In short, we can't extract more than about half of the available wind energy, no matter what the design.

This is because if all kinetic energy is extracted, the air would no longer be moving behind the windmill, so it would stop turning. Betz's law is the optimum compromise between extracting energy and sufficient airflow to keep the windmill rotating.

2 comments

Wow! The concepts underlying Betz's Law are intuitive, though, still too clever for me!

I found the economic implications interesting. Given a Betz Limit of ~59% wind energy extraction, "utility-scale wind turbines" ...

  A) can only capture 80% of the peak (Betz Limit)
  B) achieve 25-60% of their potential output (constant wind) on an annual basis
Combining this with the NREL maps shared by animats below, you can make SWAG's for energy production in locations.
I'm concerned about all the math being per-area, which makes bigger windmills seem inevitable. But surely its per-dollar that determines commercialization potential. 1000 small windmills could be the better choice if they could be made cheaper per watt after all.
Wind energy economics favor: fewer blades (though the three bladed design has some mechanical properties that make them the default choice), larger swept area, horizontal axis turbine (even though you need to aim those at the wind nobody has been able to produce a very large VAT that survived for even a short amount of time), direct drive (because gearboxes are very much prone to failure).
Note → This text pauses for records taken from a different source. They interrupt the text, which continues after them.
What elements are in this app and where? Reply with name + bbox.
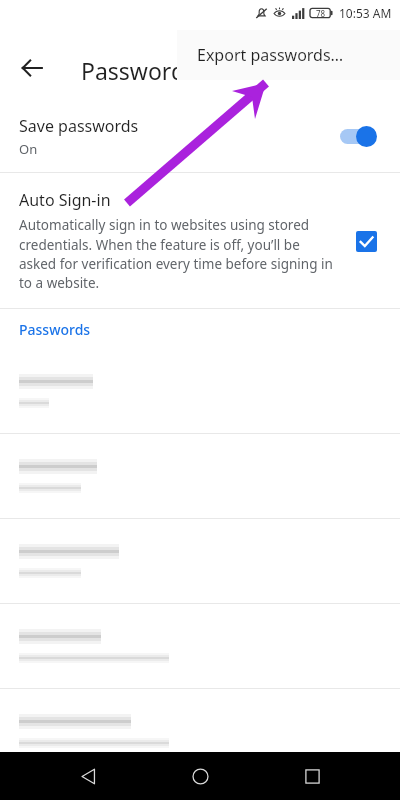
staticText: Auto Sign-in <box>19 189 111 211</box>
staticText: Automatically sign in to websites using … <box>19 216 334 292</box>
button[interactable] <box>0 434 400 518</box>
button[interactable]: Save passwords <box>0 100 400 172</box>
button[interactable] <box>0 774 400 800</box>
staticText: On <box>19 140 38 158</box>
button[interactable]: Auto Sign-in checkbox <box>348 223 384 259</box>
staticText: 78 <box>316 8 326 19</box>
button[interactable]: Back <box>12 48 52 88</box>
button[interactable]: Home <box>176 752 224 800</box>
staticText: Save passwords <box>19 115 139 137</box>
button[interactable]: Save passwords toggle <box>338 123 384 149</box>
button[interactable]: Recent apps <box>288 752 336 800</box>
staticText: Export passwords… <box>197 44 344 66</box>
button[interactable] <box>0 349 400 433</box>
button[interactable] <box>0 689 400 773</box>
staticText: Passwords <box>81 55 197 86</box>
button[interactable]: Auto Sign-in <box>0 173 400 308</box>
button[interactable]: Export passwords… <box>177 30 400 80</box>
button[interactable]: Back <box>64 752 112 800</box>
button[interactable] <box>0 519 400 603</box>
button[interactable] <box>0 604 400 688</box>
staticText: 10:53 AM <box>339 5 392 21</box>
staticText: Passwords <box>19 320 91 339</box>
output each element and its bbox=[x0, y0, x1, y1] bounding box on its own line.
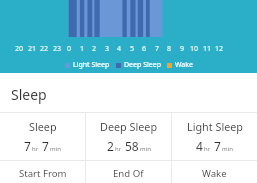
button[interactable]: Wake bbox=[172, 161, 257, 183]
staticText: 4 bbox=[117, 44, 122, 54]
staticText: Deep Sleep bbox=[100, 119, 158, 134]
staticText: 7 bbox=[214, 138, 221, 154]
staticText: 5 bbox=[130, 44, 135, 54]
staticText: hr bbox=[32, 145, 39, 153]
staticText: 7 bbox=[155, 44, 160, 54]
staticText: Start From bbox=[19, 167, 67, 180]
staticText: min bbox=[222, 145, 233, 153]
staticText: 23 bbox=[53, 44, 62, 54]
staticText: hr bbox=[115, 145, 122, 153]
button[interactable]: Wake bbox=[167, 60, 193, 70]
button[interactable]: Light Sleep bbox=[65, 60, 110, 70]
staticText: Light Sleep bbox=[187, 119, 243, 134]
staticText: 0 bbox=[67, 44, 72, 54]
staticText: 10 bbox=[190, 44, 199, 54]
staticText: 7 bbox=[42, 138, 49, 154]
staticText: min bbox=[50, 145, 61, 153]
button[interactable]: Light Sleep bbox=[172, 113, 257, 160]
staticText: 21 bbox=[28, 44, 37, 54]
button[interactable]: Start From bbox=[0, 161, 85, 183]
staticText: 8 bbox=[167, 44, 172, 54]
staticText: Light Sleep bbox=[73, 60, 110, 70]
staticText: min bbox=[140, 145, 151, 153]
staticText: Deep Sleep bbox=[124, 60, 161, 70]
staticText: End Of bbox=[113, 167, 144, 180]
staticText: 58 bbox=[125, 138, 139, 154]
staticText: 6 bbox=[142, 44, 147, 54]
staticText: Wake bbox=[175, 60, 193, 70]
button[interactable]: Deep Sleep bbox=[116, 60, 161, 70]
staticText: 3 bbox=[105, 44, 110, 54]
staticText: 9 bbox=[180, 44, 185, 54]
staticText: Sleep bbox=[29, 119, 57, 134]
staticText: 2 bbox=[92, 44, 97, 54]
staticText: Sleep bbox=[11, 85, 47, 104]
staticText: Wake bbox=[202, 167, 227, 180]
button[interactable]: Sleep bbox=[0, 113, 85, 160]
staticText: 20 bbox=[15, 44, 24, 54]
staticText: 12 bbox=[215, 44, 224, 54]
staticText: 11 bbox=[203, 44, 212, 54]
button[interactable]: End Of bbox=[86, 161, 171, 183]
button[interactable]: Deep Sleep bbox=[86, 113, 171, 160]
staticText: 4 bbox=[196, 138, 203, 154]
staticText: 22 bbox=[40, 44, 49, 54]
staticText: 1 bbox=[80, 44, 85, 54]
staticText: 2 bbox=[107, 138, 114, 154]
staticText: 7 bbox=[24, 138, 31, 154]
staticText: hr bbox=[204, 145, 211, 153]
1000 small windmills would not be commercially competitive with a single large machine, would not extract as much power from the same amount of wind and would not be as safe. Small machines have to make a lot more RPMs so are inherently higher maintenance (bearing wear), harder to operate when connected to the grid and so on.

I'd love it if that weren't the case (which is why I built my own 5 meter/16' machine) but ultimately wind power will be dominated by several MW behemoths.